Emmy Award-winning and Academy Award nominated actress, Iranian born, Shohreh Aghdashloo has fought for the liberation of oppressed women in Iran and the Middle East for many years, and when she won her first Emmy in 2009, it sent a powerful message to women in her region. Here the actress reveals her excitement on winning her first Emmy and her guest starring role on a very special episode of Law & Order: SVU, titled Dirty.
Law & Order: SVU “Dirty”
DETECTIVE SALIYAH “SUNNY” QADRI (GUEST STAR SHOHREH AGHDASHLOO) TEAMS UP WITH DETECTIVE OLIVIA BENSON (MARISKA HARGITAY) TO INVESTIGATE THE MURDER OF A DISTRICT ATTORNEY
Detective Saliyah “Sunny” Qadri (Aghdashloo) goes in search of Brooklyn District Attorney Page Ferguson, who she fears may be in danger. Qadri finds Ferguson just in time to witness her fall from the top of a parking garage. When Benson (Hargitay) arrives, she discovers that the crime scene has been tampered with. As the investigation progresses, Benson begins to question Ferguson’s suspicious past and Qadri’s involvement in the case.
Shohreh Aghdashloo: Absolutely, it means a lot to me and a partial acknowledgement.

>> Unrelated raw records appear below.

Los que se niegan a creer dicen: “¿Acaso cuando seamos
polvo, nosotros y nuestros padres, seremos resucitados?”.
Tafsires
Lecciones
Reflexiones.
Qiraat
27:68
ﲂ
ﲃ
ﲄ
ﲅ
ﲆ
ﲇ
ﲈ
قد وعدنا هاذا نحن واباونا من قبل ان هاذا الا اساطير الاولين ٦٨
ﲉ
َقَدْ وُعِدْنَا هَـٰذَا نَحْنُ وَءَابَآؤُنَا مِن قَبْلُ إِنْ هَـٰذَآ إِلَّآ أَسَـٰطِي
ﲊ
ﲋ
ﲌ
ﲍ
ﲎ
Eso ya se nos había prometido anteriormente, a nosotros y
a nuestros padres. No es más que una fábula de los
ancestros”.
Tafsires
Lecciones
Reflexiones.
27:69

It will help me to sort of prove to the other half, to the women in the other half, that there are democratic places in which they can function as women and still be acknowledged and be able to work and receive awards for that matter.
Everything that happens to me has a tremendous effect especially on the Iranian women side-not only inside Iran but all across the globe. And of course, when they give me an inch I take a yard to prove it more and more that the democracy that we are enjoying from-in this country is for real and even people like me who have not been born here, who joined the industry can enjoy and be benefited from this vast and huge and active industry that is willing to work with actors regardless of their background, religion and the color of their skin and nationality.
It means a lot to me and also to my people. When Iranian women see me wherever I am they tell me how proud they are that I can open the doors for their children and the children of those children.
Based on your background you seem to attract roles that have some familiarity to your culture. What appeals to you the most about these roles?
Shohreh Aghdashloo: Well not necessarily, relative to my culture, but I love playing multi-characters, complex characters such as the one I played. She is very hard working, ambitious woman with her own dreams – pursing her own dreams. In this brilliant plot written by Judith McCreary, one of the writers of Law and Order, this character goes through a plot that takes a lot of twists and turns, every corner, and of course it gave me the opportunity to portray the character as truthfully as I could. She constantly keeps turning and changing.
In a scene we see a new face of her that adds to her complex character. I give an arm and a leg for a character like that, so when I read this story, I immediately jumped on it. Not only because I am a fan of this show, and I have been watching it religiously whenever I had time, not only to learn about what is going on, the law and order in this country, but also to take an hour away from who I am, where I am, what I’m doing and just sort of draw myself into some of the essence of the story that is so complex, and so interesting to follow up without having to think about my problems or my being or whatever it is related to me.
It makes me sort of pay attention to something else rather than myself; take an hour and just, hear a story that sometimes some of them stick with me for a couple of weeks. It is just incredible that I had the chance of of being a part of it.